ABOUT THIS TASK
Where does the string "рессорного" appear? Copy every line of the entries below that holds it.

TASK DATA
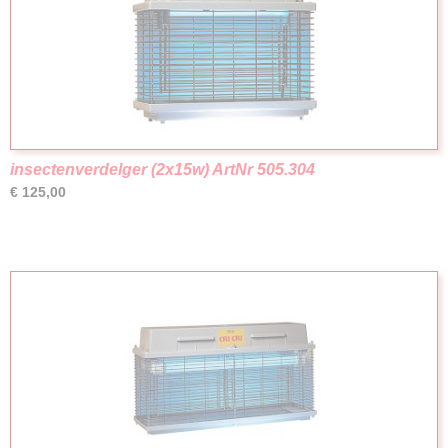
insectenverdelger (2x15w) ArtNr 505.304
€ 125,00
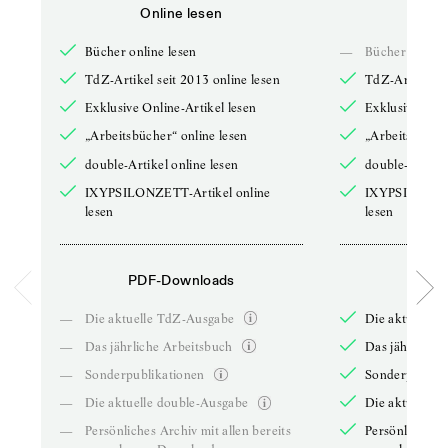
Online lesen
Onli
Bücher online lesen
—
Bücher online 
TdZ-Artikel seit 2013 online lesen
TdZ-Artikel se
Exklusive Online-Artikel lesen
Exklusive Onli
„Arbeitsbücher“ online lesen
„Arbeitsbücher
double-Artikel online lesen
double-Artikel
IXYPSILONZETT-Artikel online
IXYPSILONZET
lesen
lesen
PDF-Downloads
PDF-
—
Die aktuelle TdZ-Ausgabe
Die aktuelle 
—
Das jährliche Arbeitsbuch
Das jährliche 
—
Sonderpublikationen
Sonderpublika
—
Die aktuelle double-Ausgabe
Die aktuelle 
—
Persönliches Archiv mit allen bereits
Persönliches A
==
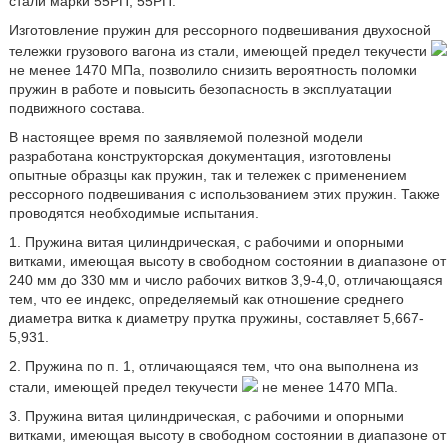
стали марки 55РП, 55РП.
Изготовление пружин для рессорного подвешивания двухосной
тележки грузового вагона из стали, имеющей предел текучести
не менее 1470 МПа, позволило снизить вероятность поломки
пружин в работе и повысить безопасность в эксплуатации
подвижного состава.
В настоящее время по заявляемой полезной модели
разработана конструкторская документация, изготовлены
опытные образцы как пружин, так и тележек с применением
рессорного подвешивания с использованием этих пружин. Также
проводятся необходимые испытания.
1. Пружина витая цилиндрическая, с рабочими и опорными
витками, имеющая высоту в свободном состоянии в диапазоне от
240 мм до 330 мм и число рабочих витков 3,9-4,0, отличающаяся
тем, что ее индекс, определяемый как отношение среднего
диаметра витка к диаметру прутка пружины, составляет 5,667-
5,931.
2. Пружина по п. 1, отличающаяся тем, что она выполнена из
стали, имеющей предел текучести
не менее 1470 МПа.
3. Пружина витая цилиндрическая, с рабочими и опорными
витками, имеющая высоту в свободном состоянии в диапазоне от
...
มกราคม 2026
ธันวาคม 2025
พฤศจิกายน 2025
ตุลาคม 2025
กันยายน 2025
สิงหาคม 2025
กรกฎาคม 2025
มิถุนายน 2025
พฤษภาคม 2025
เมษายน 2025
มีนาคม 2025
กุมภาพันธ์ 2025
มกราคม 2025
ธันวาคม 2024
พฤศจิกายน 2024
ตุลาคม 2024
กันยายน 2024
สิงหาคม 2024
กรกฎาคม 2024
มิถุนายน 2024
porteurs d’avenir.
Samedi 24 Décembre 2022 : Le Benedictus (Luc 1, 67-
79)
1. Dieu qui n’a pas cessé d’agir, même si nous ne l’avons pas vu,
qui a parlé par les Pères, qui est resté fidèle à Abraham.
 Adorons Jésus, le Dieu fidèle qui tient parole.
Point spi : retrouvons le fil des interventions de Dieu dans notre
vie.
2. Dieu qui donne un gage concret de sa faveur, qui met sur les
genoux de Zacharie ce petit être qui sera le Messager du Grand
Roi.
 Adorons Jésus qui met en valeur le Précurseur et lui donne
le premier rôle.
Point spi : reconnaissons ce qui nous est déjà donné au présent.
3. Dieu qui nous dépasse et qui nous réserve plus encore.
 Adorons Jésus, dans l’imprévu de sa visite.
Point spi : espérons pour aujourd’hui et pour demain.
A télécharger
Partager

OUTPUT OF THE EXERCISE
Изготовление пружин для рессорного подвешивания двухосной
рессорного подвешивания с использованием этих пружин. Также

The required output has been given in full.